Tourist guides state that Mozart's spirit lives today in Prague, like Dvorak's in the Bohemian countryside. That other son of the country - Kafka... his spirit's alive and well too.
The train was late arriving from Prague, so I asked someone if this would affect the arrival at Frantiskove. He shook his head: didn't I know there were engineering works on the line, and that we'd be at least two hours late - having transferred to and from a bus at somewhere and somewhere else? No, I didn't know. I phoned my contact in Marianske, who was expecting to show us the spa. 'Get off the train at Pilsen. By the time you get there, I'll be there to pick you up.' So when the guard came round, and having explained the situation, it seemed best if I kept my original ticket for a refund and bought new ones to Pilsen. So Frantiskove had to be abandoned.
Eventually, leaving Marianske, I asked at the station for my refund. 'No,' I was told, 'you have to do that in Beroun.' I said the ticket office wouldn't be open at the time we returned - and anyway, why didn't they say about the delays? 'That's your fault,' she said, 'you should have asked!' Love 15. 'Anyway,' she said, handing back the ticket, 'This is not a return.' What! Some mistake? Nope. Love 30. More tickets bought.
In Prague they told me that I could have got a refund on the day I didn't use the ticket - I mean, I should have come back from Marianske Lazne just to ensure I got this 348 Kc refund - minus, I was told, 75 Kc for the refund itself. Another Match Point. 'Try Beroun,' they said. Game, set and match.

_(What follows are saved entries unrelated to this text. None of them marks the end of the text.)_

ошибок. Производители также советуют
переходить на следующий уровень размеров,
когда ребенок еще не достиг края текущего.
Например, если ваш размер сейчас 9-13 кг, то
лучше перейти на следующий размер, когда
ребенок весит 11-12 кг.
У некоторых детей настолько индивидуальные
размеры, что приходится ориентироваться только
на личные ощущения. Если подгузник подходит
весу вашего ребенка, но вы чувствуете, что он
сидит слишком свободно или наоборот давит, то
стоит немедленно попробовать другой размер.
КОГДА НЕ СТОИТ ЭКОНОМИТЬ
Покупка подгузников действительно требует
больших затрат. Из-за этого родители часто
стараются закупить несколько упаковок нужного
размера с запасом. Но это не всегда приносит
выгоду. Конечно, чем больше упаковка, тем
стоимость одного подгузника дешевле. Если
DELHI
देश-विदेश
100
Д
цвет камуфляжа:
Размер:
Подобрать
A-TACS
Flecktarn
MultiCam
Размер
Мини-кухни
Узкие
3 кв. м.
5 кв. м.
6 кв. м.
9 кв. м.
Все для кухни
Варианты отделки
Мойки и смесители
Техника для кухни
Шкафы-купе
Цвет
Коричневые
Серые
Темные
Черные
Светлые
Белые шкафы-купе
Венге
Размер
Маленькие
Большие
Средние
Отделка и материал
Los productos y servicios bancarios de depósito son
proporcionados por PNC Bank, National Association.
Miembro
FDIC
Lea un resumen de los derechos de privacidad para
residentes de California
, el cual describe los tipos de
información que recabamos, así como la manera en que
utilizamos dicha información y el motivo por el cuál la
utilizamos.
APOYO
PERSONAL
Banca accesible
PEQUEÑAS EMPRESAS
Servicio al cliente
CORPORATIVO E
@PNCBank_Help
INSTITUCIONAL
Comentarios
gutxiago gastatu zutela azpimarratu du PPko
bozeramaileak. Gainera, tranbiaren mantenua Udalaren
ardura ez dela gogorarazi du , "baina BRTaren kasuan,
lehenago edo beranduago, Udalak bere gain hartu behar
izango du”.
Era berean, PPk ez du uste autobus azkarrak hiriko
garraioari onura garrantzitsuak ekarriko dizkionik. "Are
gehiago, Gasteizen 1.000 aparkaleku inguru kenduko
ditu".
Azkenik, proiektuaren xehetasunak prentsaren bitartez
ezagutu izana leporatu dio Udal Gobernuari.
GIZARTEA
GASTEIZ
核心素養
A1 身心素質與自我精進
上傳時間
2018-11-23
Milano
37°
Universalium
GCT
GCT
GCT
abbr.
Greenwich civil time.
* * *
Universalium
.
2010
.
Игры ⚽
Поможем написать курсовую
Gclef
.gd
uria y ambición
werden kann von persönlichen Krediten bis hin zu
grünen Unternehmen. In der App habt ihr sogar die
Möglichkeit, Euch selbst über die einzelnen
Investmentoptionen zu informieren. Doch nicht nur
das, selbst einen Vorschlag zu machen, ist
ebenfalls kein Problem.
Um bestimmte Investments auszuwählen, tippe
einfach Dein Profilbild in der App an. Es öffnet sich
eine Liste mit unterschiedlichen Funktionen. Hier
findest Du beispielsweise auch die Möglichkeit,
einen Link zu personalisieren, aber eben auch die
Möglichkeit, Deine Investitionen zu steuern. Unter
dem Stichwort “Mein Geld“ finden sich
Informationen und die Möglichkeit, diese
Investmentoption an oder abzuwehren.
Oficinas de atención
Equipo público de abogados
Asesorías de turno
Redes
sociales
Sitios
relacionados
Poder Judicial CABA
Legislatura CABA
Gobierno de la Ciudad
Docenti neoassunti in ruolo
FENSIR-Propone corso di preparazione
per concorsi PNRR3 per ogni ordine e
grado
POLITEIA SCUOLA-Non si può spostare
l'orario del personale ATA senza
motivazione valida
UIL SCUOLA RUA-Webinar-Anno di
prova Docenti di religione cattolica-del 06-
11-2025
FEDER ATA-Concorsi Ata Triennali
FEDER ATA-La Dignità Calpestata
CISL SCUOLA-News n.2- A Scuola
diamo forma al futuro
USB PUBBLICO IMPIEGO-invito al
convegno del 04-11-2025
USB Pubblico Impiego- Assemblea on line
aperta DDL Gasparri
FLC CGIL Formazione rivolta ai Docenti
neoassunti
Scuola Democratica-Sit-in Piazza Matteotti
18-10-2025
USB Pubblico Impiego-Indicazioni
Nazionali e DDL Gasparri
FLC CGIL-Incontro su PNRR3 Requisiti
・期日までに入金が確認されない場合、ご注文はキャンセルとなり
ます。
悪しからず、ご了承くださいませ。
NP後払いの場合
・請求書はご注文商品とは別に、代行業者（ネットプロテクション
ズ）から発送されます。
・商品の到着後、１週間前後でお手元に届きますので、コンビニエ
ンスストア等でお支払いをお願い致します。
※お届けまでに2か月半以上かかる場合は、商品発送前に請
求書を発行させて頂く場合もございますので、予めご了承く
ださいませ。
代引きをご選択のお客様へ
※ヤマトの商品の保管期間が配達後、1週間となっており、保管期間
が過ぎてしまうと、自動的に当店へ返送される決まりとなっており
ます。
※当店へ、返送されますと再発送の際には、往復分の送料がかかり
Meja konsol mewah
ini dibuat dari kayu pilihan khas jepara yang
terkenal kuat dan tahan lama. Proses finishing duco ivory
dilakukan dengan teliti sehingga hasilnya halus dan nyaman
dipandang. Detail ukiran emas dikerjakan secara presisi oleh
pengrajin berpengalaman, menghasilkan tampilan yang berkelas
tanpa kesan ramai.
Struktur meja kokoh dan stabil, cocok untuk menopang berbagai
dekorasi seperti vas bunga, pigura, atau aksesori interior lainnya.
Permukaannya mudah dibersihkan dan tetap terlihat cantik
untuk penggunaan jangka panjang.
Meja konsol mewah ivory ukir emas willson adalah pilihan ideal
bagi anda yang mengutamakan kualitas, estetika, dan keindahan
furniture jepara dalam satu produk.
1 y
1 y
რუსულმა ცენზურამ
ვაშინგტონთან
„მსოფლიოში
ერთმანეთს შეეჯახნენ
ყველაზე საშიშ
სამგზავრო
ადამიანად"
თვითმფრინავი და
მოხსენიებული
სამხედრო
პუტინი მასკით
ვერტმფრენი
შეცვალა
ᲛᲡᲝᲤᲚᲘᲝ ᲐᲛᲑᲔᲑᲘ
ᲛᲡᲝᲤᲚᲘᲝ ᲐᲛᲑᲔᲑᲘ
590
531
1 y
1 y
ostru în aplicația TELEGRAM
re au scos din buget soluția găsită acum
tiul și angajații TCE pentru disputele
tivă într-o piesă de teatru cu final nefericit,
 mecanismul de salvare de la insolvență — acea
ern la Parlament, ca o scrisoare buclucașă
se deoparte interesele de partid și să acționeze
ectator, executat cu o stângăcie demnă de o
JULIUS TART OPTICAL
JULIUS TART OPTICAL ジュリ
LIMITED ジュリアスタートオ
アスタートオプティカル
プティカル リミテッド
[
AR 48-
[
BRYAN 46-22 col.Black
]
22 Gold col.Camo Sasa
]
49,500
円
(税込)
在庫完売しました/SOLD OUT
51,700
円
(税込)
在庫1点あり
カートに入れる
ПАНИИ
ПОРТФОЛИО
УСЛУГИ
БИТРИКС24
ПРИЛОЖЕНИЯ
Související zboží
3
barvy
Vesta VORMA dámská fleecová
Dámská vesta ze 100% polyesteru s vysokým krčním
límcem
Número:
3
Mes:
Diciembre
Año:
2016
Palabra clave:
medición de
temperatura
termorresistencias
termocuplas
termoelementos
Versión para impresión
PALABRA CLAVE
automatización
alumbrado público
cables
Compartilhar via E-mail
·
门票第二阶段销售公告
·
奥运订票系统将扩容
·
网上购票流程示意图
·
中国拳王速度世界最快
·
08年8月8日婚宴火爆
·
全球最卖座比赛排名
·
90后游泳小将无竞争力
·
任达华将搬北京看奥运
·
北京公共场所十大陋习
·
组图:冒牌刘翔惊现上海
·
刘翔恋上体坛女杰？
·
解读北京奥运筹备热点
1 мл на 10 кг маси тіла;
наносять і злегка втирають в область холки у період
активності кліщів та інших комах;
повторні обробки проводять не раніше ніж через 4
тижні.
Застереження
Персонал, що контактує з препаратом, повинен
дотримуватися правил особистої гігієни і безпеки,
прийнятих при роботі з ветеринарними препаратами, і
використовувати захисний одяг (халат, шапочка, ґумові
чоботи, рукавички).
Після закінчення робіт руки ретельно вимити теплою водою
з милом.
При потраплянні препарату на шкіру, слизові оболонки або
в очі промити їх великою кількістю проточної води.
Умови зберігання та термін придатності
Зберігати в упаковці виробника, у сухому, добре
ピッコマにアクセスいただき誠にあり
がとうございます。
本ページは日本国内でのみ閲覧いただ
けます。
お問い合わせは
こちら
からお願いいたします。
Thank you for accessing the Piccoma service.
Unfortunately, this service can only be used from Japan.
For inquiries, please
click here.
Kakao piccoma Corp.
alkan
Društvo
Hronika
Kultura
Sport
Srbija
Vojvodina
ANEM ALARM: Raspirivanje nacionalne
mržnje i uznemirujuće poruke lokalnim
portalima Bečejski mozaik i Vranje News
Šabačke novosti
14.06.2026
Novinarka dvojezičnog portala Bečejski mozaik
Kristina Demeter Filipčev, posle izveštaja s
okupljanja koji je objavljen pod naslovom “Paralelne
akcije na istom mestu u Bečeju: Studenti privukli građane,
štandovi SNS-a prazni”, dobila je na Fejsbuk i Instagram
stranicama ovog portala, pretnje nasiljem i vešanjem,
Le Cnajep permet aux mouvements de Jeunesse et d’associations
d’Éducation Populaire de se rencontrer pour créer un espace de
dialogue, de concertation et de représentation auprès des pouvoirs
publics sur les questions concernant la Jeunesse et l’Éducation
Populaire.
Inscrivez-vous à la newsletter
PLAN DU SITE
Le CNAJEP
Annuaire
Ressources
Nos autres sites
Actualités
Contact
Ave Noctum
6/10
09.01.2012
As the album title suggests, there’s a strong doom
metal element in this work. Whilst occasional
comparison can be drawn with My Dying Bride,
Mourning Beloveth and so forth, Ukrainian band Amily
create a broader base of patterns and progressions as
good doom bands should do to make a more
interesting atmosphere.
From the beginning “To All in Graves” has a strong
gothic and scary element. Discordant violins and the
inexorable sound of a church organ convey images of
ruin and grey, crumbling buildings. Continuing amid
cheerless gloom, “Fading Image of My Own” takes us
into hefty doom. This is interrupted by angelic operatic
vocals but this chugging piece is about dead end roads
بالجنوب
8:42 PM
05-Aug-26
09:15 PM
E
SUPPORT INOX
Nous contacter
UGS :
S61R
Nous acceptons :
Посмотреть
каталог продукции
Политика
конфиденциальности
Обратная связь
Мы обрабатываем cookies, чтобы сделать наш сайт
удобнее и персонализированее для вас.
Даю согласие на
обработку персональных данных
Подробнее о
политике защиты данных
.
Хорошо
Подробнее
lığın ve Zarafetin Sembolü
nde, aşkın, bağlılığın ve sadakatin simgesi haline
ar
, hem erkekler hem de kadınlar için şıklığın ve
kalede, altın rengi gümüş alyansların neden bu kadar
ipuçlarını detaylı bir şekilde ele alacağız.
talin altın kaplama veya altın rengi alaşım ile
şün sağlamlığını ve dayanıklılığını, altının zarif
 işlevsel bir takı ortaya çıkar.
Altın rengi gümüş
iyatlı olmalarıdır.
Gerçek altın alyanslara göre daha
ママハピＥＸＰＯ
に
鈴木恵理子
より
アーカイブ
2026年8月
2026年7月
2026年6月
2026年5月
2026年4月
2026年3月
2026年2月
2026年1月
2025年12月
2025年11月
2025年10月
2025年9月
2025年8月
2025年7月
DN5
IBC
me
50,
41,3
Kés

The art of the Kafka Catch is to put your victim into an endless cycle, a slow-churning vortex from which there is no escape. 300 years under the Austrians, 6 years under the Nazis and 41 years of Communism have perfected the technique. No wonder there's a statue to Kafka... and it's of a hollow suit, an empty man, on whose shoulders perches the poor little guy: the refundless!